Our work highlighted the critical role of BM stromal signaling in driving age-dependent changes in hematopoiesis. Stromal-derived factors, including FLT3L, CXCL12 and IL-7, are established regulators of B cell lymphopoiesis36,37,38. We showed that stromal expression of IL7 progressively declined from birth to young adulthood, coinciding with a shift from B cell lineage to myeloid differentiation in LyP cells. Measurement of IL-7 protein concentrations in BM-derived plasma supported the functional relevance of our transcriptomic data. The mechanisms underlying age-related cytokine production by BM MSC remain incompletely known. Sex hormones represent one plausible contributor: both testosterone and estrogen suppress IL-7 production, and estrogen inhibits lymphopoiesis in mice, partly by inducing apoptosis of LyP43. Estrogen depletion increases BM IL-7 expression44. Additionally, pregnancy-induced elevations in estrogen and progesterone are associated with reduced IL-7 levels and B cell lymphopoiesis, effects reversible by recombinant IL-7 (ref. 45). Our dataset did not allow for the identification of the precise age at which the shift from B cell lineage to myeloid bias occurs, nor its relationship with pubertal onset in individual donors. Rather than a discrete event, this shift is likely to represent a gradual developmental process, occurring between ages 10 and 13, with interindividual variability in onset and duration. Alternatively, or in conjunction with sex hormones, developmental changes in MSC composition may contribute to the increased IL-7 production in YP BM. Adult stromal atlases have identified distinct MSC populations, with adipo-MSC and Thy-1+ MSC as the principal sources of BM IL-7 (ref. 14), alongside contributions of epithelial cells and reticular cells. In our CITE-seq data, MSC most closely resembled adipo-MSC, but numbers were insufficient for robust subset-specific analyses. Although our spatial datasets captured larger numbers of MSC, panel design precluded precise identification of IL-7-producing stromal subsets, which might differ between YP individuals and adults. Further studies are needed to define the precise stromal source of BM IL-7 across human development.

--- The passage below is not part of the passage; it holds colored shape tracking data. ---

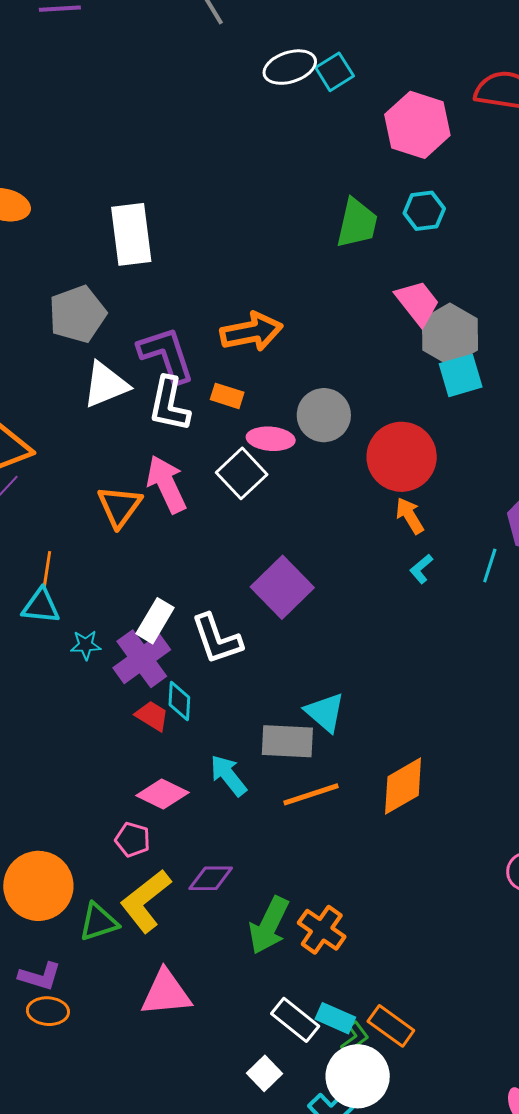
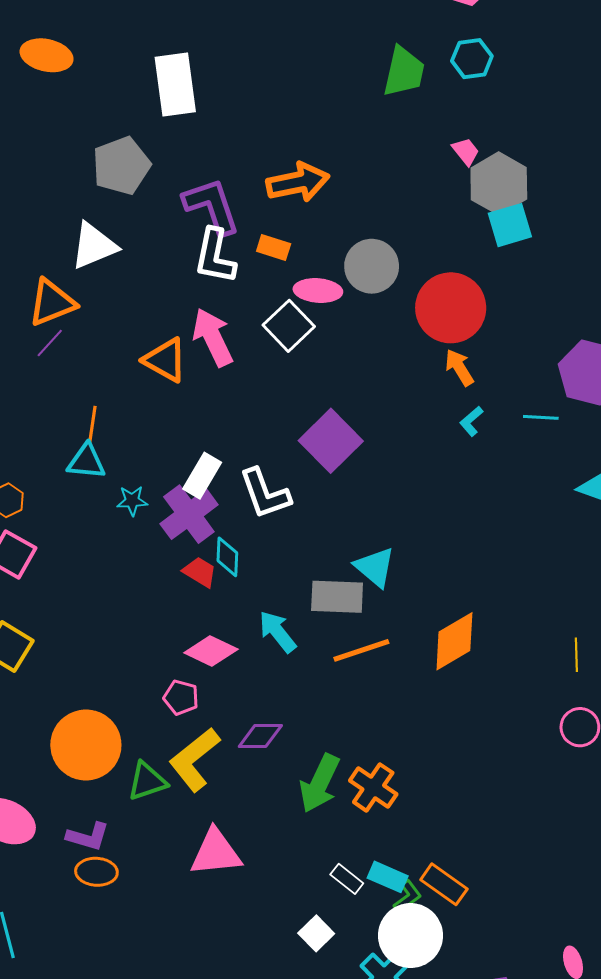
pink trapezoid: (418, 303) -> (466, 152), size x0.6
white triangle: (106, 385) -> (94, 246), moved
orange triangle: (119, 506) -> (165, 360), turned -36
cyan line: (490, 566) -> (541, 417), turned 76
white rectangle: (295, 1020) -> (347, 879), size x0.7

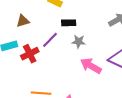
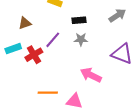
black rectangle: (69, 23) -> (79, 20), moved
pink arrow: (91, 66) -> (91, 75), moved

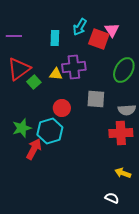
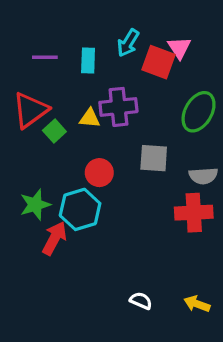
purple line: (14, 36) -> (45, 57), moved
yellow arrow: (123, 173) -> (197, 304), moved
white semicircle: (112, 198) -> (141, 301), moved

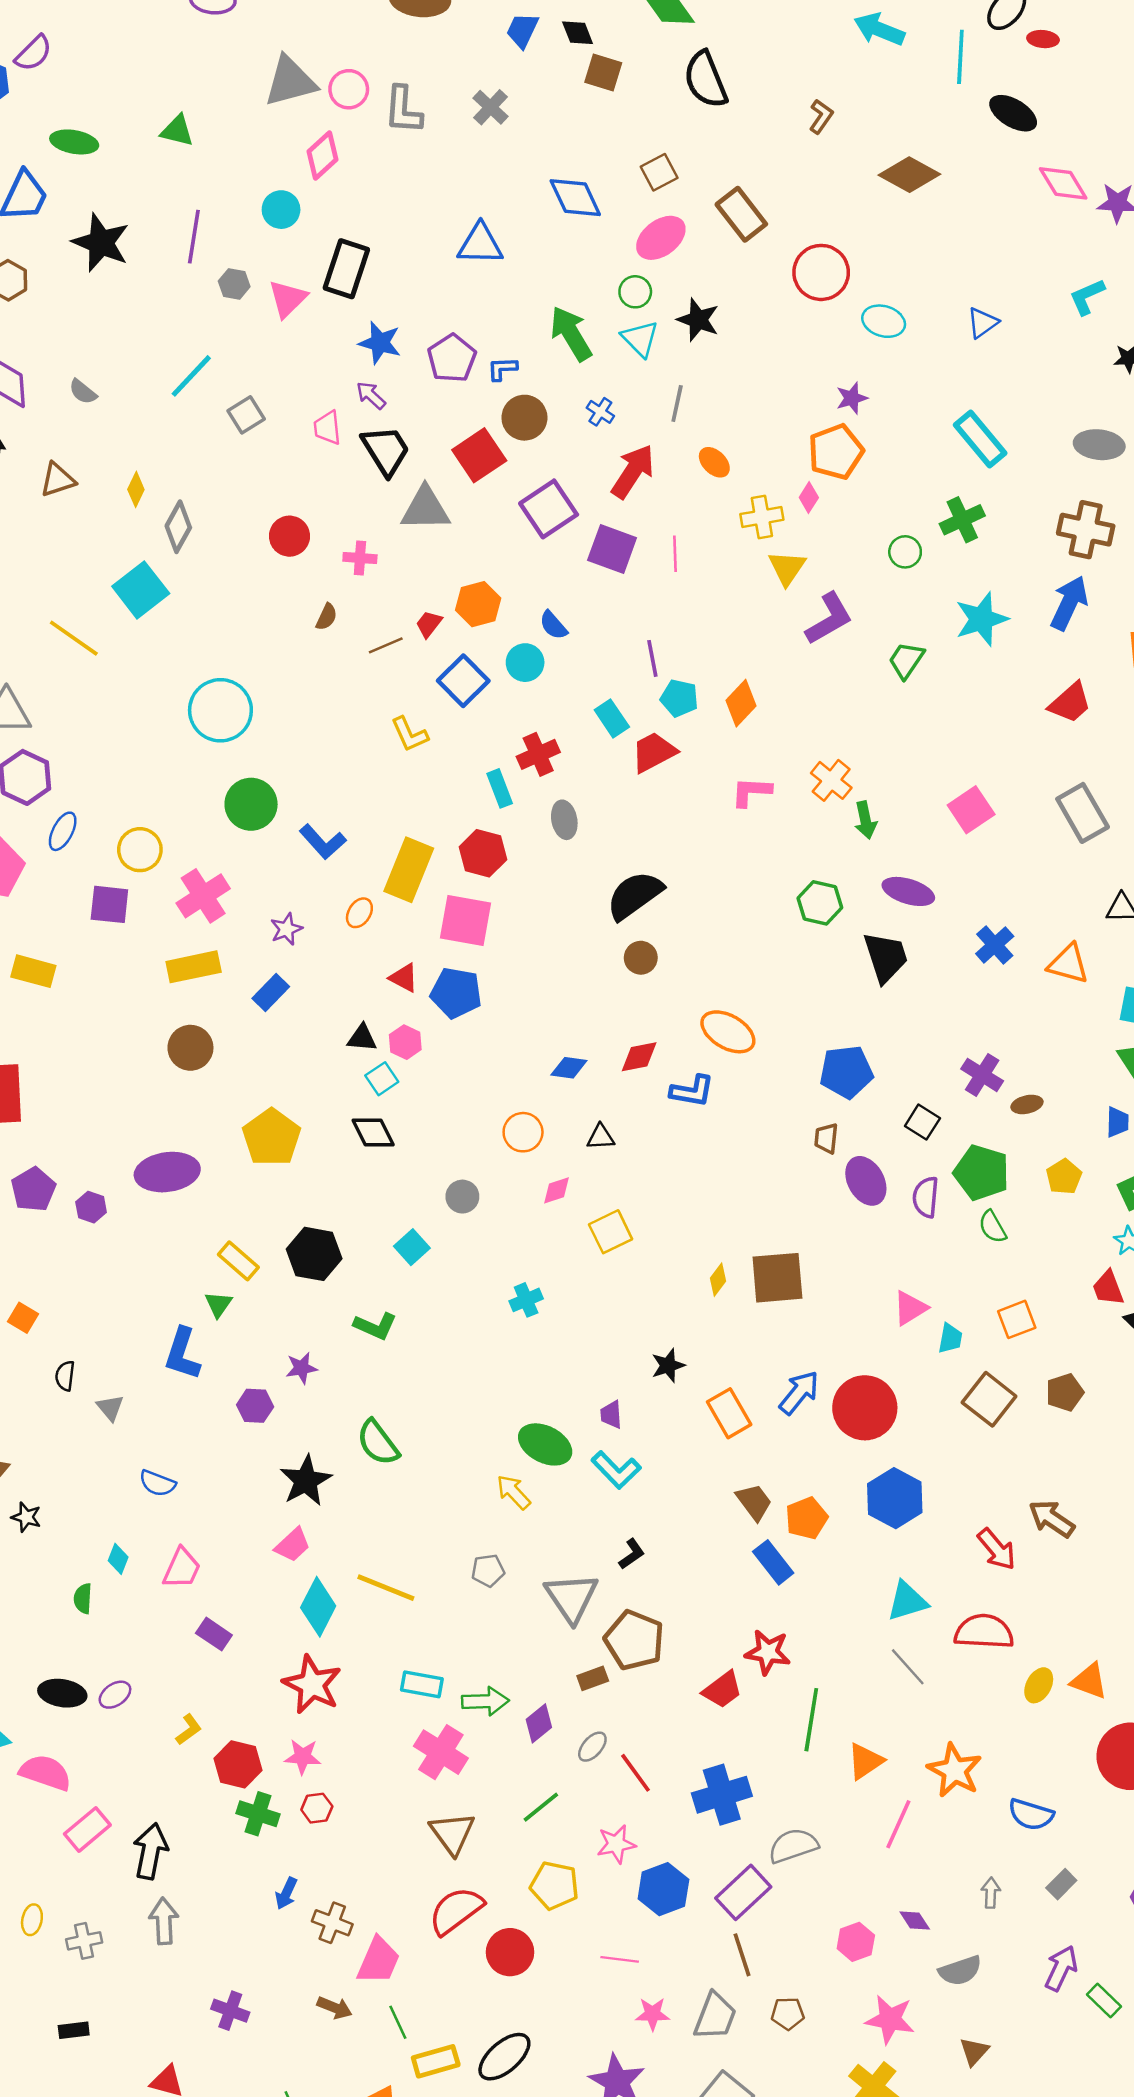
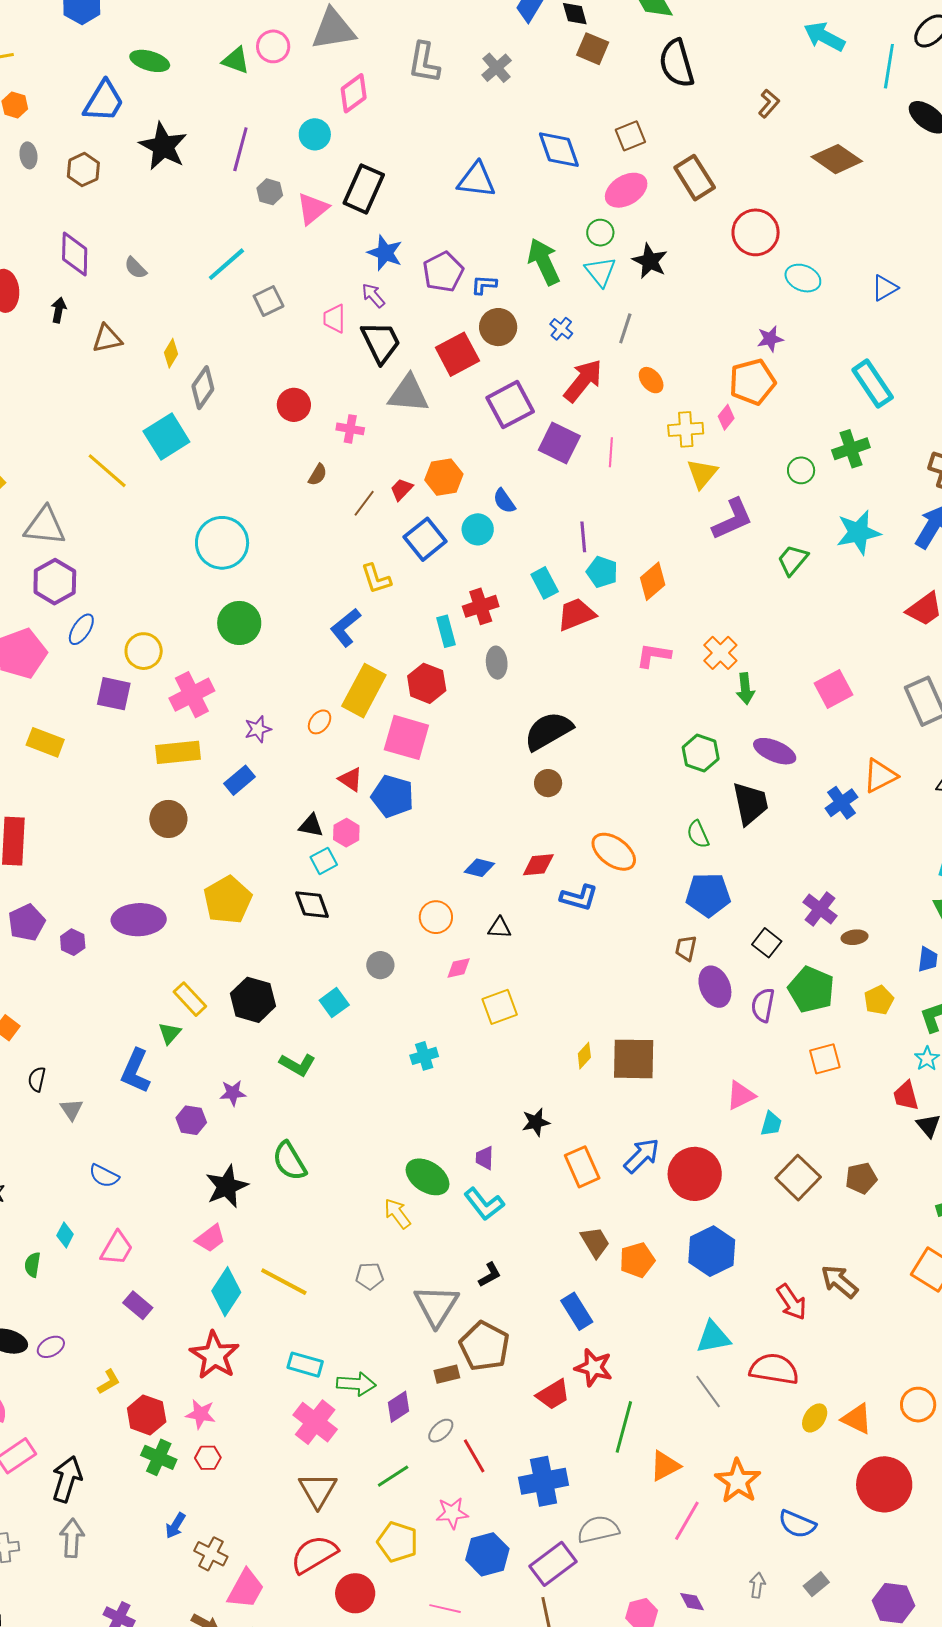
pink circle: (349, 89) -> (273, 46), moved
brown line: (386, 645) -> (364, 503), turned -36
blue L-shape: (323, 842) -> (346, 627), moved, turned 87
orange triangle: (1068, 964) -> (880, 776), moved, turned -48
green semicircle: (993, 1227) -> (698, 834), moved
orange square: (1017, 1319) -> (825, 1059), moved
blue rectangle: (773, 1562) -> (577, 1311), moved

Finally, the developmental states observed within the healthy pediatric lymphoid lineage closely resembled the transcriptomic heterogeneity reported in B cell acute lymphoblastic leukemia46. Bulk leukemic samples from young children displayed stronger B lineage transcriptional signatures than those from AYA individuals, which had more multipotent transcriptional profiles46. These age-dependent leukemic states mirrored the age-dependent transcriptomic programs of LyP cells identified here. Because the cell of origin for pediatric B cell acute lymphoblastic leukemia likely emerges years before clinical diagnosis, possibly during fetal development47,48,49, these findings suggest that BM niche-mediated instruction of B cell lineage differentiation is preserved in the malignant setting. Elevated IL-7 in YP BM, which can induce a preleukemic state49,50, may therefore facilitate acquisition of additional oncogenic events. Given the increasing application of lymphoid-targeted therapies and the potential for lineage switch as a mechanism of escape, manipulating lineage-instructive signals from the BM niche may provide a relevant therapeutic strategy.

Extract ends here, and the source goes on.